Комиссар был доволен.
– Ладно, товарищ Логунов! – сказал он замкомбату примиряюще. – Нашего брата не переделаешь. Такая у нас натура.
Мы воспринимали эти слова комиссара как одобрение, как высшую похвалу.
Под вечер я обошел всю роту и у каждого проверил оружие.
– Чтобы осечек у меня не было! – погрозил я солдатам. – Накажу!
Но поросенок больше не появлялся.
ПОВАР, ПИСАРЬ И СВЯЗНОЙ
Где я видел товарищество, дружбу и взаимовыручку, так это на фронте. И главное, когда было особенно тяжело.
Мы сидели в обороне и голодали. Это было, пожалуй, самое тяжелое время. Солдаты слонялись по траншеям и, хотя отлично знали, что ничего съестного найти нельзя, все чего-то искали, вглядывались в грязную и взмокшую землю, еще не совсем сбросившую с себя зиму.
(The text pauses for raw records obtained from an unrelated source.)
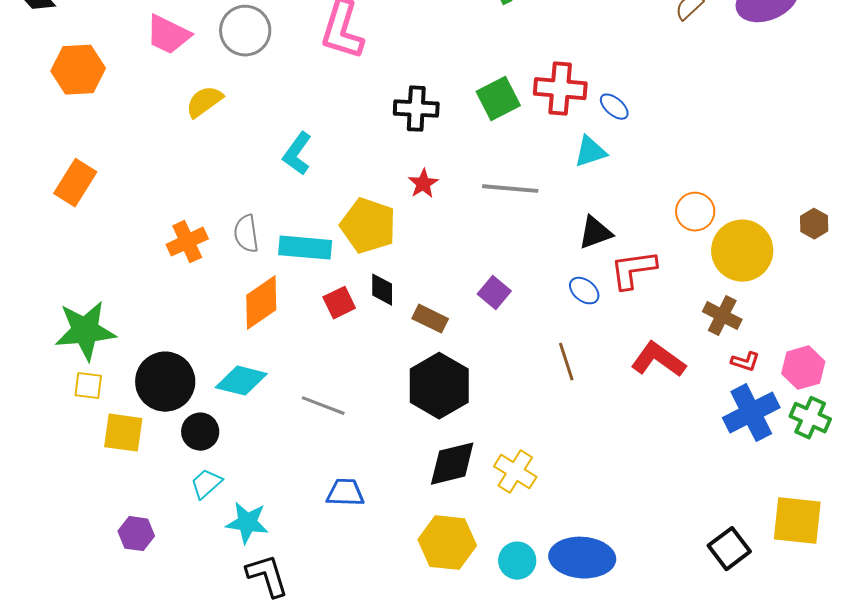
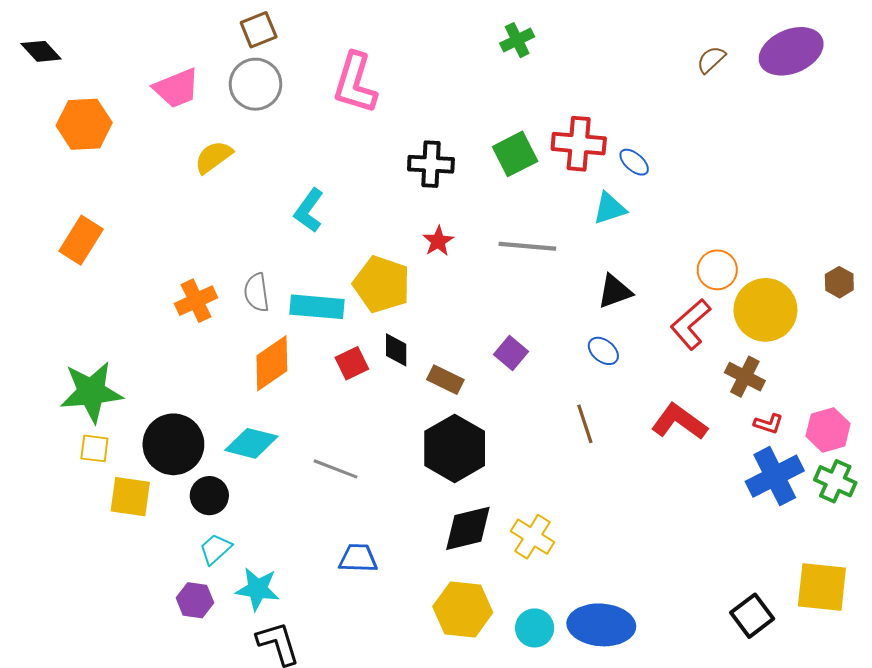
pink trapezoid: (168, 35) -> (176, 88), turned -48
red L-shape: (633, 270) -> (691, 324), moved, turned -33
purple hexagon: (136, 534) -> (195, 600), moved

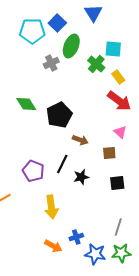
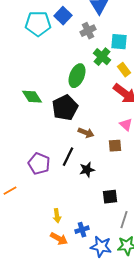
green ellipse: (71, 46) -> (77, 76), moved
gray cross: (51, 63) -> (88, 31), moved
black square: (117, 183) -> (110, 197), moved
yellow arrow: (51, 207) -> (57, 216), moved, size x0.6

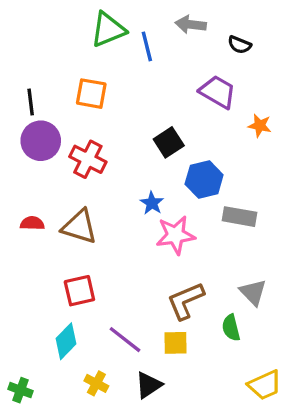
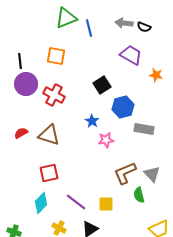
gray arrow: (191, 25) -> (124, 23), moved
red semicircle: (32, 223) -> (21, 133), turned -32
pink star: (175, 235) -> (106, 140), size x0.7
brown L-shape: (186, 301) -> (125, 173), moved

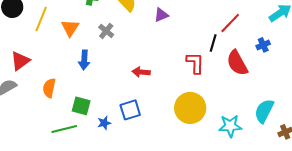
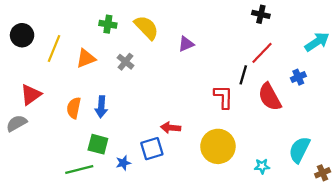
orange triangle: (70, 28) -> (86, 58), turned 36
blue arrow: (84, 60) -> (101, 107), moved
red arrow: (141, 72) -> (171, 128), moved
orange semicircle: (49, 88) -> (74, 108), moved
cyan star: (230, 126) -> (262, 166), size x0.6

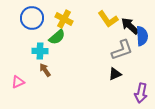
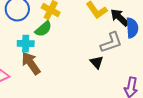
brown arrow: (45, 70) -> (31, 63), size x1.6
black triangle: (115, 74) -> (97, 62), moved, turned -48

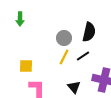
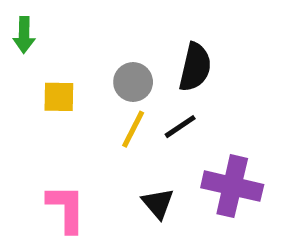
yellow square: (26, 66) -> (59, 97), moved

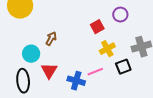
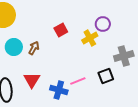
red square: (97, 27) -> (61, 30), moved
yellow cross: (107, 49) -> (90, 38), moved
cyan circle: (31, 54) -> (14, 47), moved

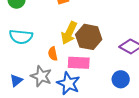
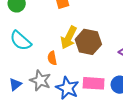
cyan semicircle: (21, 37) -> (21, 41), turned 35
pink rectangle: (79, 63) -> (94, 83), moved

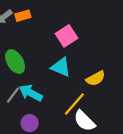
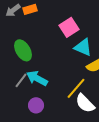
cyan triangle: (61, 67) -> (83, 47), moved

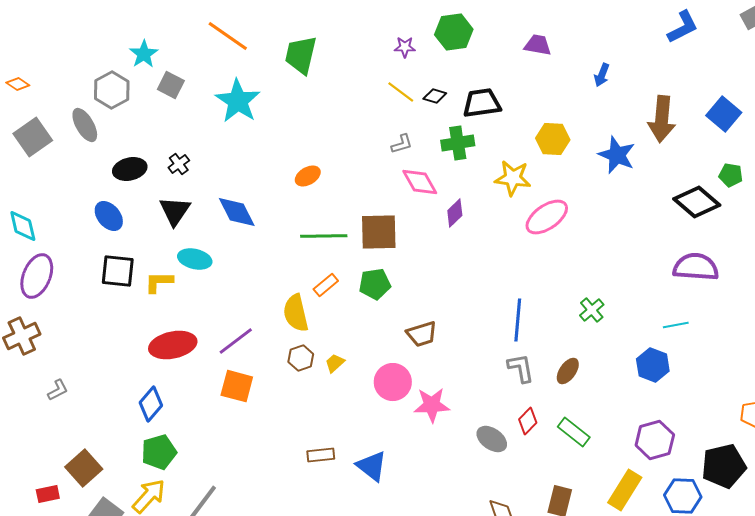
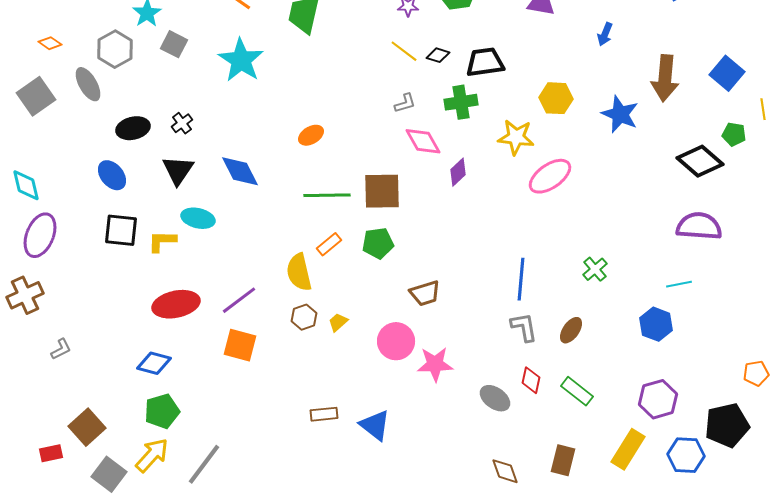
orange diamond: (18, 84) -> (50, 43), moved
blue diamond: (151, 404) -> (154, 363), turned 64
red diamond: (528, 421) -> (531, 380), turned -32

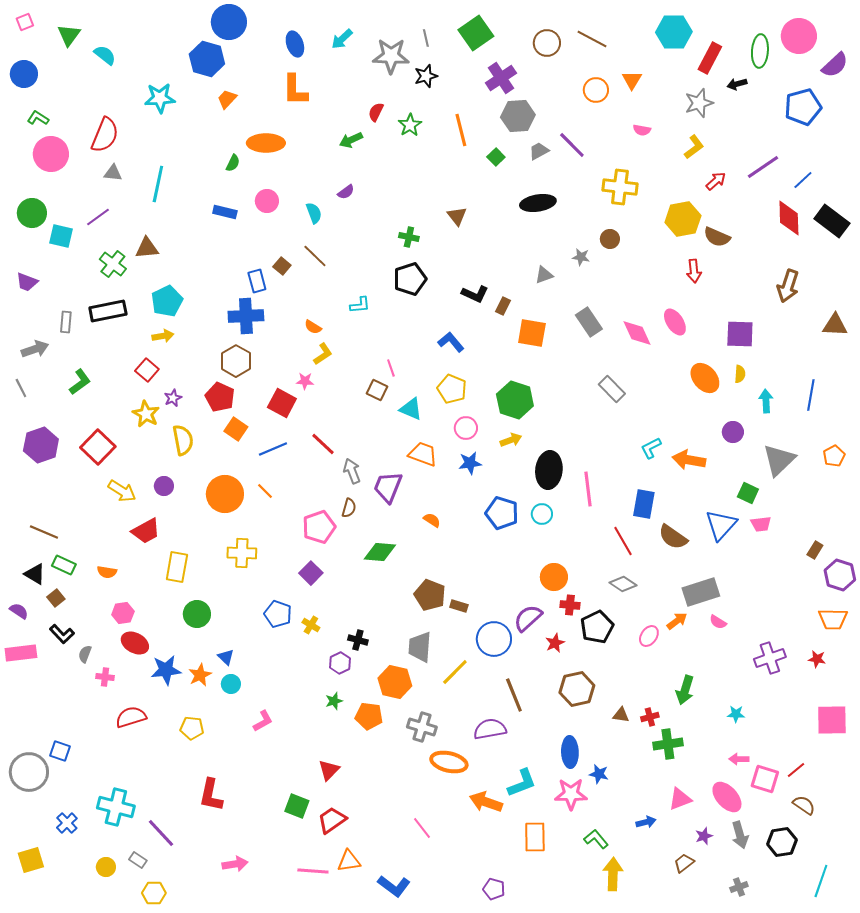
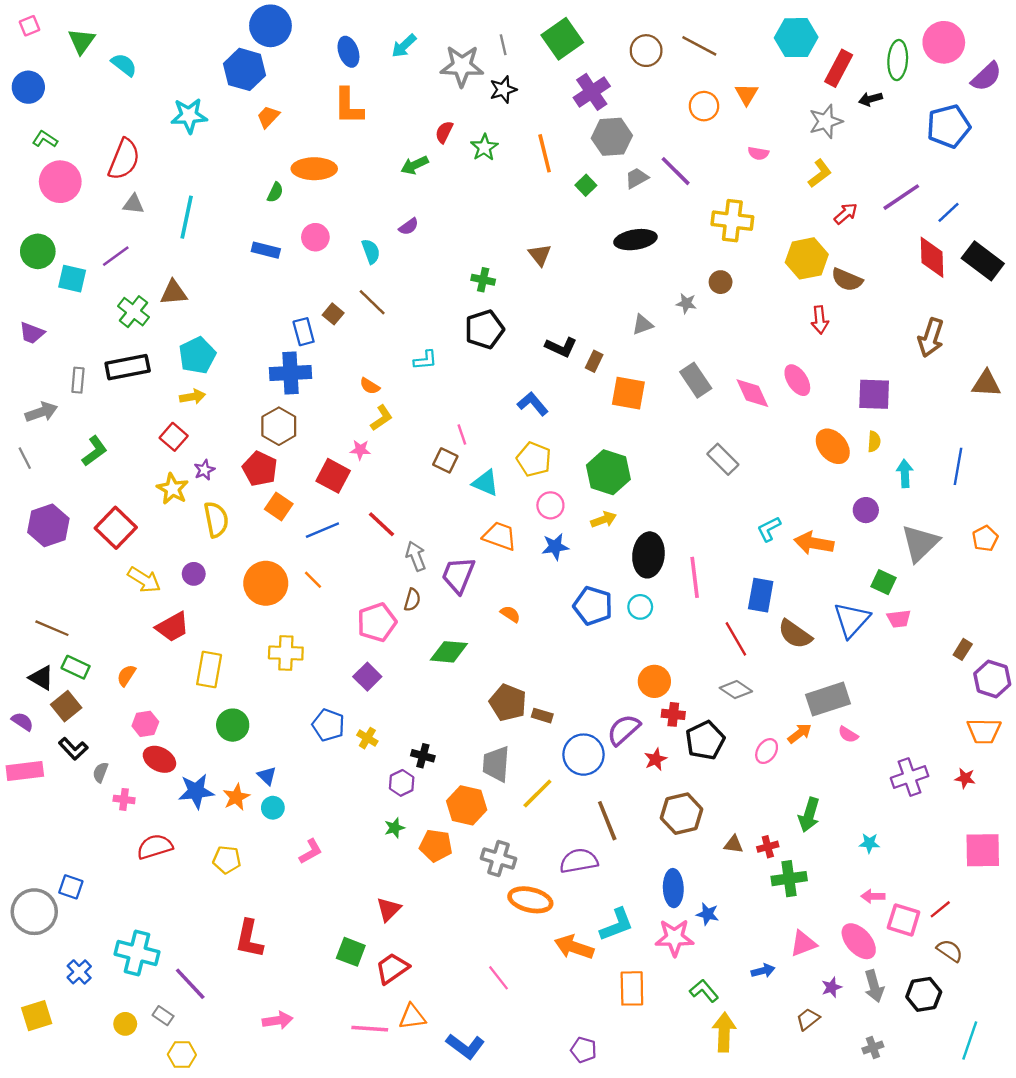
orange semicircle: (107, 572) -> (126, 675), turned 114
brown square: (56, 598) -> (66, 706), size x1.4

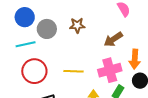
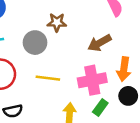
gray circle: (47, 29) -> (35, 43), moved

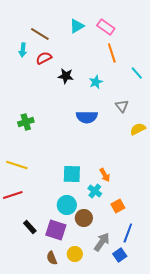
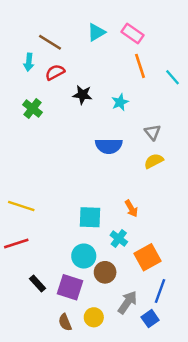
cyan line: (137, 73) -> (173, 77), moved
green cross: (26, 122) -> (33, 108), moved, turned -35
yellow semicircle: (138, 129) -> (154, 161), moved
orange arrow: (105, 175) -> (131, 209), moved
orange square: (118, 206) -> (148, 257), size x1.5

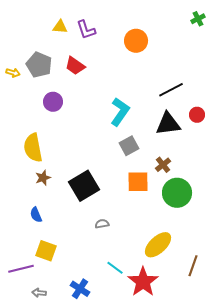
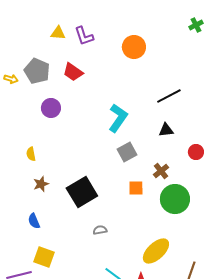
red circle: (197, 115) -> (196, 152), moved
black triangle: (168, 124) -> (166, 130), size x0.6
yellow semicircle: (33, 148) -> (31, 154), size x0.5
orange square: (138, 182) -> (136, 188), size x0.7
На ней уже не было снега, но еще не появилось зелени. Унылая земля, изрытая окопами и траншеями, изъеденная, как страшной оспой, воронками от снарядов и бомб, простиралась вокруг. И среди этой всей плывущей и чавкающей под ногами грязи – люди, измученные, серые, такого же цвета, как земля, исстрадавшаяся и усталая от войны.
Мы отлеживались в землянке и, пытаясь скрасить разговорами свою жизнь, несли всякую чушь, чтобы заглушить ощущение голода и боли, внутреннего ожесточения и холода.
– Хорошо Василенко, – говорил писарь роты, которого солдаты называли начальником штаба, – никакого меню, никакой раскладки. Спи себе на здоровье! А всем остальным – плохо.
Василенко был ротный повар. Мой связной (потом таких солдат будут называть ординарцами) – большой любитель выпить и поесть и от этого особенно тяжело переживающий голод – старался в лад писарю пошутить над Василенко:
– Сейчас бы шашлычок... Но шампуры у Василенки заржавели, говорят.
Шутка, явно, не клеилась, и тогда Василенко – маленький, коротконогий, некогда похожий на откормленного розового поросенка, а сейчас морщинистый, с отвисшими щеками – подсел ко мне и начал разговор, будто ни к кому, кроме меня, не обращаясь:
– Эх, товарищ старший лейтенант, что они понимают в кухне! Им любое пойло дай – съедят. А я, бывало, в ресторане, да не где-нибудь, а в Киеве, по рыбным блюдам был спец. Возьмешь, например, цельного судака. Очистишь его через спинку, обмоешь, вспрыснешь белым вином, а потом развернешь и кожицей вниз положишь на плафон. А плафон-то маслом смажешь...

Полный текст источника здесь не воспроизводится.